Dataset START

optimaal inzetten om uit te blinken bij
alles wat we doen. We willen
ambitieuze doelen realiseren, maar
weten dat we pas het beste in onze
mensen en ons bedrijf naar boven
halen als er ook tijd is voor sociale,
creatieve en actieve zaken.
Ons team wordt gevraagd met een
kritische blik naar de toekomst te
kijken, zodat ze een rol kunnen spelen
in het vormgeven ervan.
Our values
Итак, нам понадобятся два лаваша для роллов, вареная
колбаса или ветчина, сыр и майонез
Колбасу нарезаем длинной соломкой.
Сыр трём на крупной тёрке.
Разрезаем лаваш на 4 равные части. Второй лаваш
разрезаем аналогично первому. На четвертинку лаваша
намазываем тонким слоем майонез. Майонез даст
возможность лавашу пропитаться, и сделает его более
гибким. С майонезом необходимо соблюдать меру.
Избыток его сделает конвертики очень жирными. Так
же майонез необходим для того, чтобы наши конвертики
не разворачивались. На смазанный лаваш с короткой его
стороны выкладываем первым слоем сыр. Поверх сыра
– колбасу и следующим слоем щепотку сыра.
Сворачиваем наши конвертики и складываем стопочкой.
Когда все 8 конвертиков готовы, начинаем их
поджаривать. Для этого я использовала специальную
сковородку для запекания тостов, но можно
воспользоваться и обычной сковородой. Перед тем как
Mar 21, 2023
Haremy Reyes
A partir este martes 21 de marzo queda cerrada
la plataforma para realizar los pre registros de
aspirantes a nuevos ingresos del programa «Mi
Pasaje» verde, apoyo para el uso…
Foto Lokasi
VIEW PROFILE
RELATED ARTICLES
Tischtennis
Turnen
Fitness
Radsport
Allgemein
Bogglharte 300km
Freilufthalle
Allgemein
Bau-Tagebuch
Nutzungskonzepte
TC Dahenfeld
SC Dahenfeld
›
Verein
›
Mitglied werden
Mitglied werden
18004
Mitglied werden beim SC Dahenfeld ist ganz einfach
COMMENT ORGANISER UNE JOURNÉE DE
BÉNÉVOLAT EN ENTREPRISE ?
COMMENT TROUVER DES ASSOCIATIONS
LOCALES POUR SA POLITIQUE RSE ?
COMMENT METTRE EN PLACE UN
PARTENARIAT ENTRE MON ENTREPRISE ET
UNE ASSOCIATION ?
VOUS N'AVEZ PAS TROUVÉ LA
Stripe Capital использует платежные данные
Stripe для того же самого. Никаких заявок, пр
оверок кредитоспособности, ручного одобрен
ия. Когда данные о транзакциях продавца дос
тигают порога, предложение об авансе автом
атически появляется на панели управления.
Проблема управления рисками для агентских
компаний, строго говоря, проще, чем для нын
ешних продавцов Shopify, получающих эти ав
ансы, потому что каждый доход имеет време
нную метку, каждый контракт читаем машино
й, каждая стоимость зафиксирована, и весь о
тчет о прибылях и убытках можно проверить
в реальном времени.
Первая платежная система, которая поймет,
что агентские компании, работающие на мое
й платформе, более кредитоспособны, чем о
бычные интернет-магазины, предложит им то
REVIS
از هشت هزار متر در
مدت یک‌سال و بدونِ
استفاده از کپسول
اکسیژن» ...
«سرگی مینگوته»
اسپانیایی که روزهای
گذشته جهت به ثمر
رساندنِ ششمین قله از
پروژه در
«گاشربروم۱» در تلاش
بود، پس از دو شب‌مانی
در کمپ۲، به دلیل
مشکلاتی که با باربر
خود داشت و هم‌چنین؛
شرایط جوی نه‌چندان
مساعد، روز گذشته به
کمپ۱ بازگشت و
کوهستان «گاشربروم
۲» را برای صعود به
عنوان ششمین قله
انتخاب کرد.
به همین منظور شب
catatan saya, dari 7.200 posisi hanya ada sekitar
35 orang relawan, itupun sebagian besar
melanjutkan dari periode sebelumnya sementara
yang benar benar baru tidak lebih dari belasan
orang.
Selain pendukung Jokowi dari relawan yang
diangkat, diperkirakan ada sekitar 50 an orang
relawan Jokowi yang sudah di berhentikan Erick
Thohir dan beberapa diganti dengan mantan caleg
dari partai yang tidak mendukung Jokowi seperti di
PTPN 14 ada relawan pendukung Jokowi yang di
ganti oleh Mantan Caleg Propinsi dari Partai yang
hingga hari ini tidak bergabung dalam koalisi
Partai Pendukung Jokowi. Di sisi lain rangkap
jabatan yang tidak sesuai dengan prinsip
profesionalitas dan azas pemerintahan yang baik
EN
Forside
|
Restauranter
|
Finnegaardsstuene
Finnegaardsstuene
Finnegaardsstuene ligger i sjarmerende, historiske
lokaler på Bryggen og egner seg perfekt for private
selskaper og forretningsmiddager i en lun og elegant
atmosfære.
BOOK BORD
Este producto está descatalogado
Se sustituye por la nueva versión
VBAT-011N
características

Dataset END
Dataset START

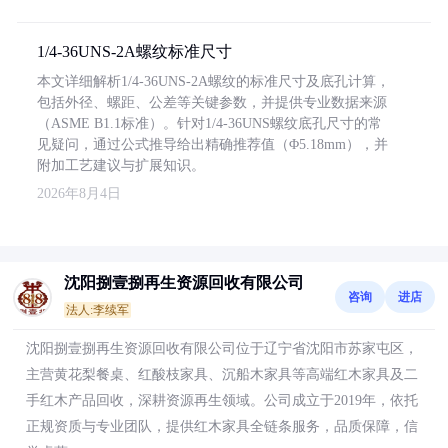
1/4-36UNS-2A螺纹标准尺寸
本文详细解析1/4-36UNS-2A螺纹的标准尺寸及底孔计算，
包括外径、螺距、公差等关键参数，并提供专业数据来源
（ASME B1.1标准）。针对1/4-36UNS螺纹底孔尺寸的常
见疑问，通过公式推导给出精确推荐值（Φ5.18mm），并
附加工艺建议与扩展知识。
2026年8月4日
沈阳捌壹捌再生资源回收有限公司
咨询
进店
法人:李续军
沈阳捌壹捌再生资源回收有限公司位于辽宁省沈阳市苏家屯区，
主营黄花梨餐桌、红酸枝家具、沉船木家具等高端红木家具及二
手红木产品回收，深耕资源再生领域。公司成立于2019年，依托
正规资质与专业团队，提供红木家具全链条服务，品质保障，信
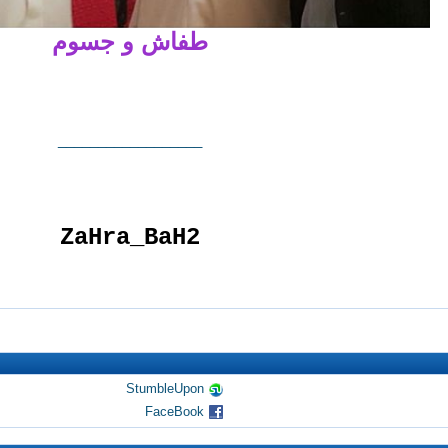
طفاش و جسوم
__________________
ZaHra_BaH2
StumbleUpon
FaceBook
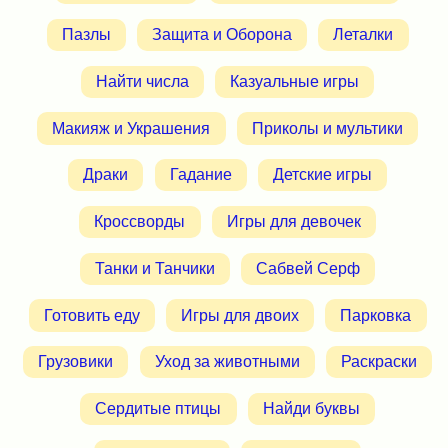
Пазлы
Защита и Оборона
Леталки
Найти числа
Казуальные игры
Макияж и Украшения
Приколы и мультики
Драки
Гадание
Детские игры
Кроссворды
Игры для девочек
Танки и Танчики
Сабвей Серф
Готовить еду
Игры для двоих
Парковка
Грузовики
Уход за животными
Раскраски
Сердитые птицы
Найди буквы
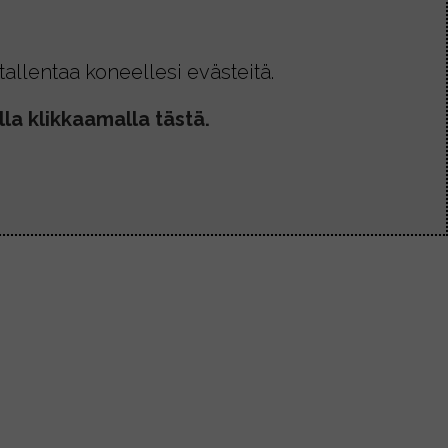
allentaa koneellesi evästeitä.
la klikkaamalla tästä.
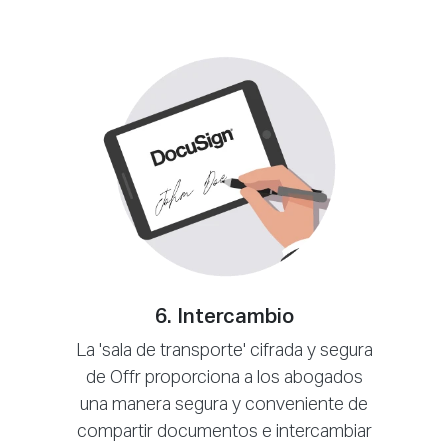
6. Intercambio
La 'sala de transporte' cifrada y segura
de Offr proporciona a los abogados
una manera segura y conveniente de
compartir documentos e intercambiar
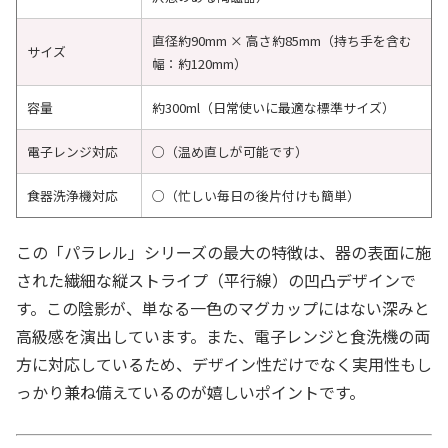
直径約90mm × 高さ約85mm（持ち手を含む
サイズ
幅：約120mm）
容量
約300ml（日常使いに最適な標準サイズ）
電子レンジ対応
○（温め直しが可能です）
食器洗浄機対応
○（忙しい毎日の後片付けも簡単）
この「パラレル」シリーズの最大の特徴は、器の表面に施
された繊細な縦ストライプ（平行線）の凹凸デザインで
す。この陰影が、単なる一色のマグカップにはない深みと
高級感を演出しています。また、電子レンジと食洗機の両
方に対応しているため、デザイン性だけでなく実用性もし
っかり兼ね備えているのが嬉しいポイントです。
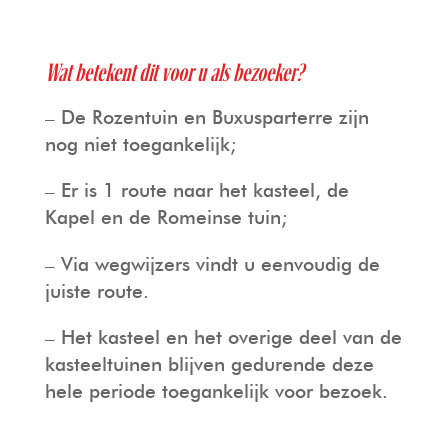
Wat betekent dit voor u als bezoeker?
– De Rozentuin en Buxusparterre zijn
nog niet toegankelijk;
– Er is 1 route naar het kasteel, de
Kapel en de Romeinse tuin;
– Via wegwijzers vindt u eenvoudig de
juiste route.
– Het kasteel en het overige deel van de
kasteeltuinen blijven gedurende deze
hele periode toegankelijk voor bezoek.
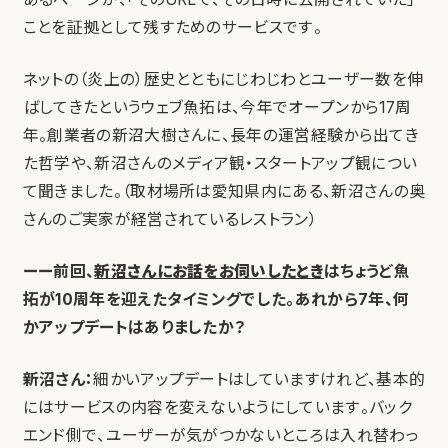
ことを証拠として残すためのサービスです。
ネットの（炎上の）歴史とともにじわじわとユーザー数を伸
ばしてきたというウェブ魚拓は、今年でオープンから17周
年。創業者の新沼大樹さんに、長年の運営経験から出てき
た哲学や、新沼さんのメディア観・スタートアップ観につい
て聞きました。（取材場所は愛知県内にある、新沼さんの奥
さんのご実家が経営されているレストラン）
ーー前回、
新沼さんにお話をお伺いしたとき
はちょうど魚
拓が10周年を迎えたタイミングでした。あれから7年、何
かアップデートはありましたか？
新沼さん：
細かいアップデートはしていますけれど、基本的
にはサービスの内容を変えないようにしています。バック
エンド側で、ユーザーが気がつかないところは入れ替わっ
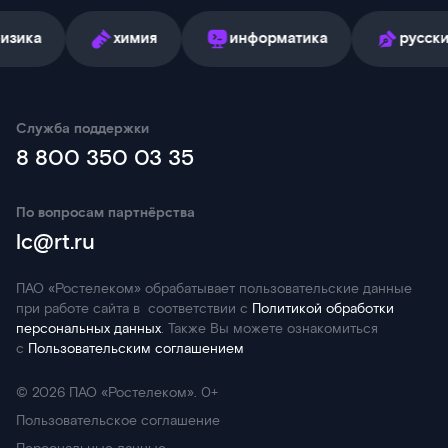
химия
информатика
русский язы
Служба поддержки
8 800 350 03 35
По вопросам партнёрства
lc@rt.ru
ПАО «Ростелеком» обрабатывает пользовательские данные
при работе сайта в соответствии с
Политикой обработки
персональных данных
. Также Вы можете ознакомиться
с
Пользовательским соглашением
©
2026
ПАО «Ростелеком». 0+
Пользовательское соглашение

Dataset END
Dataset START

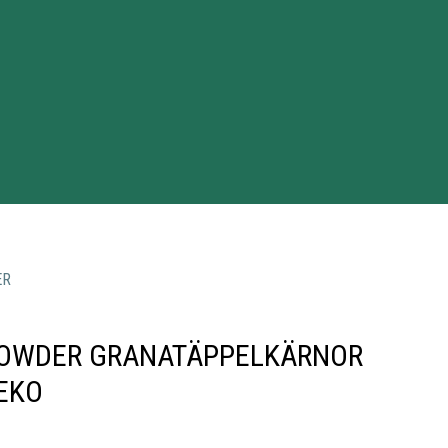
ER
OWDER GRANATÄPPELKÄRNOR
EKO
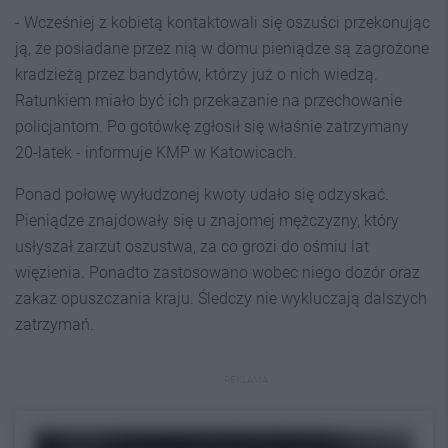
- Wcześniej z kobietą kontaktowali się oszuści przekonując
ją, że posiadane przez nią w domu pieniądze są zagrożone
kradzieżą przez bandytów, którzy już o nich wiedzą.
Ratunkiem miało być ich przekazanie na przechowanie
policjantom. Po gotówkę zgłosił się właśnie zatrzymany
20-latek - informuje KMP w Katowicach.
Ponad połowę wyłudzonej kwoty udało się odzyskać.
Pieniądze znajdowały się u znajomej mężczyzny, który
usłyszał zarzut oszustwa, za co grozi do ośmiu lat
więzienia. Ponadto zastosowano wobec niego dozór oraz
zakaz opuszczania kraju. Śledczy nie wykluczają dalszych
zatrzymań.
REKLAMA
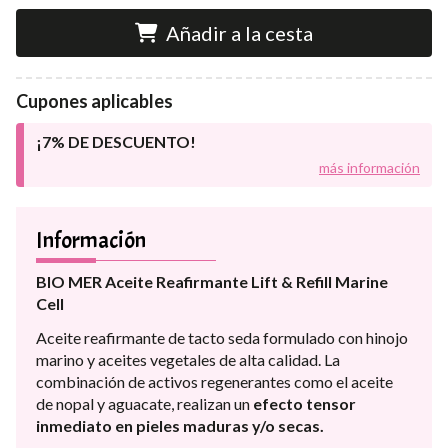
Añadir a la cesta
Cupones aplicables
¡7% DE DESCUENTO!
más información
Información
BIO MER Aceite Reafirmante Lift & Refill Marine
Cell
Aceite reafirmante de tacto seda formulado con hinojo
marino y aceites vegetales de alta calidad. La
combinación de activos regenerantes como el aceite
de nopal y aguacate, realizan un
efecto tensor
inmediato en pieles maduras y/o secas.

Dataset END

◆ **To do**
The lines to extract from the data above begin with the line containing "مشکلاتی که با باربر" and end with the line containing "características". Extract them exactly, including both.

◆ **Your solution**
مشکلاتی که با باربر
خود داشت و هم‌چنین؛
شرایط جوی نه‌چندان
مساعد، روز گذشته به
کمپ۱ بازگشت و
کوهستان «گاشربروم
۲» را برای صعود به
عنوان ششمین قله
انتخاب کرد.
به همین منظور شب
catatan saya, dari 7.200 posisi hanya ada sekitar
35 orang relawan, itupun sebagian besar
melanjutkan dari periode sebelumnya sementara
yang benar benar baru tidak lebih dari belasan
orang.
Selain pendukung Jokowi dari relawan yang
diangkat, diperkirakan ada sekitar 50 an orang
relawan Jokowi yang sudah di berhentikan Erick
Thohir dan beberapa diganti dengan mantan caleg
dari partai yang tidak mendukung Jokowi seperti di
PTPN 14 ada relawan pendukung Jokowi yang di
ganti oleh Mantan Caleg Propinsi dari Partai yang
hingga hari ini tidak bergabung dalam koalisi
Partai Pendukung Jokowi. Di sisi lain rangkap
jabatan yang tidak sesuai dengan prinsip
profesionalitas dan azas pemerintahan yang baik
EN
Forside
|
Restauranter
|
Finnegaardsstuene
Finnegaardsstuene
Finnegaardsstuene ligger i sjarmerende, historiske
lokaler på Bryggen og egner seg perfekt for private
selskaper og forretningsmiddager i en lun og elegant
atmosfære.
BOOK BORD
Este producto está descatalogado
Se sustituye por la nueva versión
VBAT-011N
características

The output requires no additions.